Kevin O’Keefe (Real Lawyers Have Blogs) Reports Findlaw Selling Links To Law Firms Violates Google’s Webmaster & Could Cost Thomson US$ Millions In Fines..
Kevin O’Keefe author of the blog Real Lawyers Have Blogs authored two very interesting posts last week about the conduct of Findlaw who have, we gather from his reports, been selling links directly to lawyers and contravening Google’s webmaster rules. It is also suggested by the posts that Findlaw may have been scamming lawyers on the issue
O’keefe wrote in his first post dated 17 August 2008
FindLaw gaming Google, and possibly scamming lawyer customers?
FindLaw appears to have been caught gaming Google by selling links to lawyer websites and, in the words of one blogger, possibly scamming their lawyer customers. And, as of Friday evening, it appears Google has already taken steps to penalize FindLaw.

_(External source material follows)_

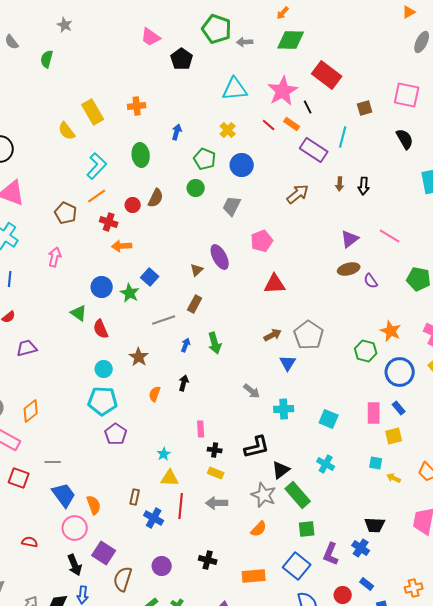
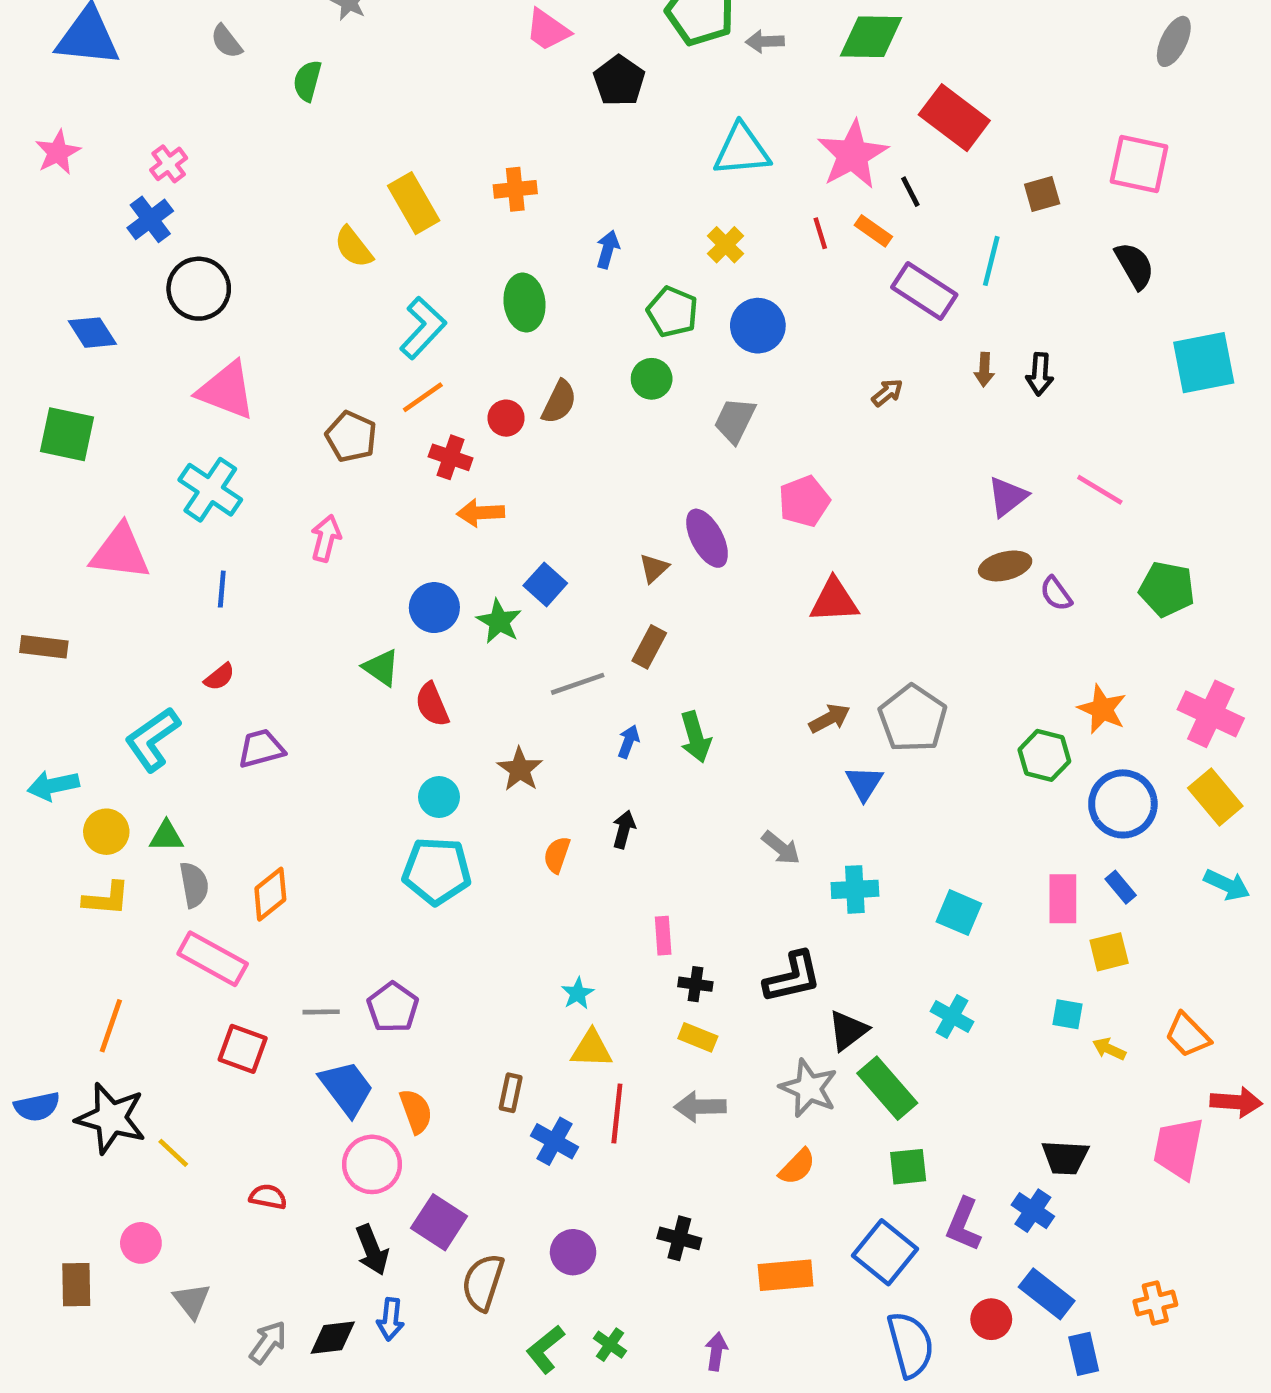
red line: (269, 125) -> (820, 233), turned 32
brown arrow: (298, 194) -> (887, 393), size x0.6
purple pentagon: (116, 434) -> (393, 1007), moved
blue rectangle: (367, 584) -> (1047, 1294), size x1.6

Though there's not much coverage yet on the legal blogosphere, FindLaw's conduct has sure generated emails and phone calls to me. I suspect we'll see blog discussion in the coming days, along with FindLaw's response.
SEO basics to understand the severity of FindLaw conduct
One of the ways Google determines where a given site will rank for a specific search is the number and quality of inbound links to a website. The theory is that very interesting pages will be linked to by many other websites and blogs. A page or website with a lot of links therefore has a lot of authority (Google measures authority on a 1-10 logarithmic scale called PageRank).
Taking it one step further, a link from a high PageRank site (like CNN or FindLaw) is more valuable than a link from a low PageRank site. The more links to your website from sites with a high PageRank, especially from relevant subject sites (links from FindLaw to lawyer websites), the higher your website may appear in Google search results.
He then followed up his initial post with this further article dated 19 August adding that Findlaw may now be up for millions of dollars in fines as well as ruining their company and Thomsons reputation
He writes: FindLaw SEO misconduct : Suggested course of conduct
There's little question in my mind that FindLaw's selling links to law firms in violation of Google's webmaster guidelines was a big mistake.
Not only may FindLaw be liable to law firms for the millions of dollars paid by law firms to FindLaw for these spam links, but FindLaw and its parent company, Thomson Reuters, has damaged its reputation and brand in the eyes of lawyers and the search community, including Google, for years to come.
Dad always said there's a right way and a wrong way to handle everything. FindLaw needs to do the right thing and to do it now.
Here's the right thing to do:
Acknowledge immediately to your lawyer customers who bought the spam links and the legal community as a whole that 'FindLaw, a Thomson Reuters business,' acted wrongly and in violation of Google's webmaster rules.
Apologize immediately to the law firms and the legal community for FindLaw's course of conduct.
Announce immediately that FindLaw will refund within 30 days all the money paid by the law firms for these links.
Perform an immediate accounting of all monies paid for the links by the respective law firms. (Appears to be in the hundreds, possibly thousands of law firms and for all I know could be $3 to $5 million).
Report the results of the accounting publicly.
Hold the FindLaw people who authorized the sale of links, who had to know it was improper, personally responsible. That includes senior management who very likely knew.
Establish an in-house ethics review committee and ethical standards protocol to prevent future improper conduct. Tuesday will be the 7th day since the news of FindLaw's selling links was reported on the net as well as 7 days from when Google's Matt Cutts became aware of the violation. And at least the 4th day since FindLaw was penalized by having its website PageRank dropped from a 7 to a 5.
FindLaw has chosen not to respond - to the public, to its customers, or to bloggers. This is rather surprising in these days of corporate damage control and where word spreads like wildfire on the net.